TEMPO.CO, Jakarta - PT Garuda Indonesia (Persero) Tbk. menghadapi negosiasi yang alot dalam mengakhiri kontrak atau early termination sewa pesawat Bombardier CRJ 1000. Menteri Badan Usaha Milik Negara atau BUMN Erick Thohir bercerita para petinggi Garuda Indonesia telah berembuk panjang dengan pemimpin perusahaan leasing pesawat, Nordic Aviation Capital (NAC), namun belum menemui kesepakatan.
“Proses negosiasi sudah terjadi berulang antara Garuda dan NAC. Tentu ini niat baik kami.

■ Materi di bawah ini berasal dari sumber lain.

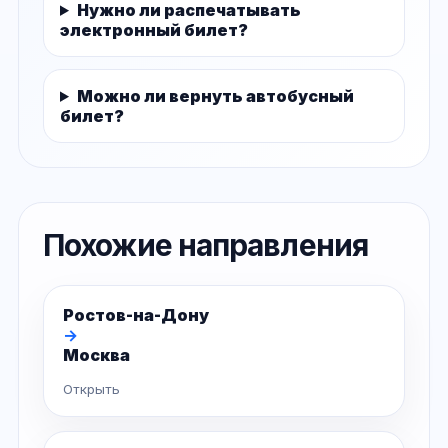
Нужно ли распечатывать
электронный билет?
Можно ли вернуть автобусный
билет?
Похожие направления
Ростов-на-Дону
→
Москва
Открыть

Sayangnya early termination belum dapat respons dari mereka (NAC),” ujar Erick dalam konferensi pers yang digelar secara virtual pada Rabu, 10 Februari 2021.
Keinginan Garuda menghentikan operasi Bombardier berhubungan dengan langkah efisiensi perusahaan selama pandemi Covid-19. Manajemen melaporkan perusahaan menghadapi kerugian hingga US$ 30 juta atau sekitar Rp 419,5 miliar (asumsi kurs Rp 13.982 per dolar AS) sejak menerbangkan pesawat pabrikan Montreal, Kanada itu delapan tahun lalu.
Secara karakteristik, pesawat berkapasitas 96 kursi ini tidak cocok dengan tipikal masyarakat Indonesia. Armada yang menerbangi rute-rute Indonesia timur tersebut memiliki bagasi yang terbatas. Sedangkan penumpang domestik umumnya membawa barang dalam jumlah besar.
Dari sisi perawatan dan biaya parkir, pengoperasian Bombardier membutuhkan ongkos hingga US$ 50 juta atau sekitar Rp 699,13 miliar. Sedangkan total biaya sewa pesawat tak jauh berbeda dengan armada berbadan lebar lainnya, yakni US$ 27 juta atau sekitar Rp 377,53 miliar per tahun.
Selain alasan komersial, Kementerian BUMN mempertimbangkan kasus hukum yang membelit Bombardier. Perusahaan ini diduga melakukan suap kepada pejabat Garuda Indonesia pada pengadaan pesawat 2011 lalu. Kasus ini sedang diusut lembaga pemberantasan korupsi Inggris, Serious Fraud Office (SFO), sejak November 2020.